Welcome to WebmasterWorld Guest from

Forum Moderators: DixonJones & mademetop

Message Too Old, No Replies

Need help in interpreting raw log files

I find Webalizer reporting data notably different from raw log files

4:44 pm on Jun 4, 2009 (gmt 0)

Junior Member

10+ Year Member

joined:July 1, 2005
votes: 0

My Webalizer server stats is reporting a number of page views far and away lower than what I found by looking into my raw log files. As I'm not sure if I am interpreting my raw log correctly, I would appreciate your advice about method I am using in doing it. Here's an example of how a line of my raw log files looks:  - -  [20/May/2009:09:28:04 -0700] "GET /index.php/ HTTP/1.1" 200 45626 "http://www.google.ie/search?hl=en&q=..." "Mozilla/4.0 (compatible; ....)"

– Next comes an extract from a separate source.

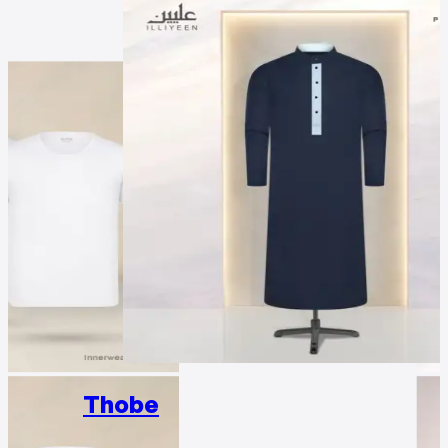
Thobe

to make it more readable, below I make a list of the values included in the example line (with each numbered value corresponding to a column in the line):
2. - -
3. [20/May/2009:09:28:04 -0700]
4. "GET /index.php/ HTTP/1.1"
5. 200 45646
6. "http://www.google.ie/search?hl=en&q=..."
7. "Mozilla/4.0 (compatible; ....)"

In order to know the number of page views I take only the files with extension .php included in the column 4.
Now, what I find through this method is a number of pages hugely bigger than what Webalizer reports.
Also, in order to get rid of log-entries caused by robots, I eliminate the pages where in the corresponding column 7. (including info about browser) I find the string: bot. Even with that I am still finding a number of page views largely higher than what Webalizer reports.

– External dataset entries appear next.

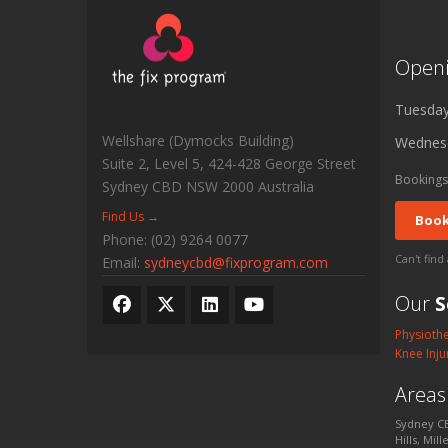
Open
Tuesda
Wellshare (Dymocks Building)
Wednes
Suite 2, Level 5, 424-428 George Street
Bookings
Sydney CBD
NSW
2000
Australia
Find Us →
Book
Phone:
(02) 9264 0077
Can't find
Email:
sydneycbd@fixprogram.com
Our
S
Physioth
Knee Inju
Area
Sydney CB
Hills, Mil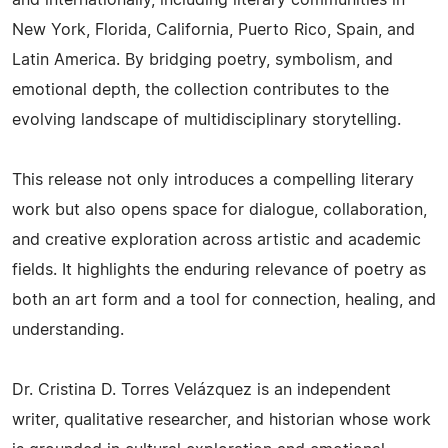
New York, Florida, California, Puerto Rico, Spain, and
Latin America. By bridging poetry, symbolism, and
emotional depth, the collection contributes to the
evolving landscape of multidisciplinary storytelling.
This release not only introduces a compelling literary
work but also opens space for dialogue, collaboration,
and creative exploration across artistic and academic
fields. It highlights the enduring relevance of poetry as
both an art form and a tool for connection, healing, and
understanding.
Dr. Cristina D. Torres Velázquez is an independent
writer, qualitative researcher, and historian whose work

Am I missing anything? Also, as most of my pages views have a dynamic Url I wonder does Webalizer read all of pages views having dynamic Url?


4:15 am on June 10, 2009 (gmt 0)

Junior Member

5+ Year Member

joined:Feb 20, 2008
votes: 0

Not all bots have bot in ua.

I take the raw logs and write a db table, set on a script hourly. Because the logs reset daily, I key them by ip + time + other unique info and don't update twice.

On the way in I lookup each from a robots IP lookup table. If bot goes to second db table.

(as I find new bots I add their 4 segment IP).

I lookup first by 4 segment IP in robots table,
if a range I've banned that jerk bots come from and they change it, I simply write 3 segments to bot table, (1st 3) which it also checks if 4 segments not found.

Now that separated to users (or unknown bots not already in my bot table), and bots, is much easier to get counts.

The script program displays a continuous hourly count but I can on demand or daily do query off the users table, and if I've added any that were really bots it skips them.

(sometimes you need to look at behaviour to see if bot, like it hits head which real users don't or scrapes a bunch quickly, etc)

then you can do whatever you want in ways of query with the table, which tends to grow large.

I can sep out by IP to give a 'visit' trail for any IP or chain of IPs in the case of AOL visits and the like.

Other interesting analyses can be done.
I wouldn't put too much into webstats figs. they are not as smart as you can be if you analyze the logs yourself in detail

I keep one log a day so I can reload the db if something goes corrupt.